Possiamo dire che, dal punto di vista economico, le gerarchie della modernità si stanno evolvendo non in favore dell’Occidente, ma piuttosto verso l’Oriente.
 E per quanto riguarda l’informazione?
Il discorso è ben diverso: la natura autoritaria del regime cinese continua ad imporre delle restrizioni notevoli alla circolazione delle informazioni e ne abbiamo avuto una prova clamorosa con la decisione di lasciare il mercato cinese, presa, a malincuore, da Google anche come protesta nei confronti della censura.
 Nell’era di internet e della conoscenza, cos’è imprescindibile per una vera democrazia?
 Sicuramente la massima libertà di espressione, di stampa e d’informazione. Di conseguenza, per i cittadini, la libertà di fruizione e di accesso alle informazioni. Ogni volta che si creano dei paletti alla libera circolazione delle informazioni, la democrazia ne esce diminuita.
 Come si comportano i vari Paesi?
 In alcuni casi - e la Cina è uno di questi casi estremi - non si può proprio parlare di democrazia: lì manca il presupposto fondamentale, che è la libertà di informazione e di espressione. Se parliamo dei Paesi che noi definiamo liberal democratici (e quindi anche l’Occidente) ci sono un ventaglio di livelli di libertà di informazione, poiché esistono vari ostacoli di varia natura.
 Che tipo di ostacoli?
 Uno è la concentrazione monopolistica od oligopolistica dei mezzi di comunicazione, che rappresenta un pericolo reale. Ciò, in Italia, è più accentuato che in qualsiasi altro paese dell’Occidente. Negli Stati Uniti, probabilmente, il livello di tutela della libertà è più alto che altrove: il primo emendamento della Costituzione americana è uno dei meglio applicati di questa carta.
 I potentati economici e politici degli Stati Uniti condizionano il mondo dell’informazione?
 Con una battuta verrebbe da dire: “Sì, ma molto meno che da noi”.
 Esistono però dei condizionamenti?
 Ci sono certamente dei condizionamenti, la proprietà dei mezzi di informazione fa capo a dei grandi gruppi economici. C’è il caso di Rupert Murdock che possiede la televisione Fox, possiede il Wall Street Journal e un tabloid newyorchese, ma questa è comunque una situazione policentrica, dove c’è una concorrenza tra diversi gruppi.
 La crisi della Grecia, a suo parere, è anche figlia di una cattiva informazione da parte dello stesso governo ellenico?
 Sì, cattiva informazione perché è stato dimostrato che i governi, in particolare nel 2001, bararono i conti della Grecia e presentarono dei dati “truccati” alla Commissione che doveva giudicare la Grecia negli esami di ammissione alla moneta unica.

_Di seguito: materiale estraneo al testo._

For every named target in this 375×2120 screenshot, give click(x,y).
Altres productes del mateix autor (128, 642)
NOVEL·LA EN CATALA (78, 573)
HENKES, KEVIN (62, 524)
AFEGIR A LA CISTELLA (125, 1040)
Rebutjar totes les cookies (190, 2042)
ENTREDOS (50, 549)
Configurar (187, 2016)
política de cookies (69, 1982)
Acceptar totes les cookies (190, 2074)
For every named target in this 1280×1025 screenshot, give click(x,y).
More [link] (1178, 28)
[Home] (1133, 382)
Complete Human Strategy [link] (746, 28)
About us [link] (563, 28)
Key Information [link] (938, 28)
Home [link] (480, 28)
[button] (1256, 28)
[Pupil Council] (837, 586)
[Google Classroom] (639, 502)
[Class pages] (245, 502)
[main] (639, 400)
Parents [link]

 Quanto è ricorrente l’abitudine di diffondere informazioni distorte, che condizionano i mercati?
 E’ un vizio molto diffuso, perché naturalmente c’è da guadagnarci. E’ un crimine che paga, se riesce e rimane impunito. Qui sta la vera differenza tra un Paese e l’altro: è il livello di efficacia nella prevenzione e nella punizione di questi comportamenti. Per esempio l’America è un Paese in cui le punizioni sono severe, esemplari. Probabilmente è un Paese dove qualcuno ci prova sempre, però è raro che la faccia franca.
 A che punto siamo della crisi economica?
 Io credo che siamo ancora dentro una lunga crisi: basti vedere quello che è successo nell’euro zona per capire che ci sono ancora alcuni capitoli da scrivere. Poiché esiste un’area importantissima del mondo che non è mai entrata in crisi (soprattutto i due giganti Cina e India), bisognerebbe parlare di una crisi dell’Occidente - e di alcuni paesi legati all’Occidente come il Giappone - più che internazionale.
 Come si potrà uscire?
 Ne usciremo, credo, con alcuni cambiamenti di paradigmi di valori. C’è ancora una grande battaglia attorno al modello di sviluppo che ci porterà fuori dalla crisi. Ci sono poi forze che si oppongono politicamente. Si veda quello che è accaduto negli Stati Uniti, tra le riforme di Obama e l’opposizione della destra americana. Non è scontato capire con quale modello si uscirà. La fine di un certo consumismo sfrenato, materialismo edonistico, che può essere distruttivo dei valori, dell’ambiente, secondo me è già nei fatti.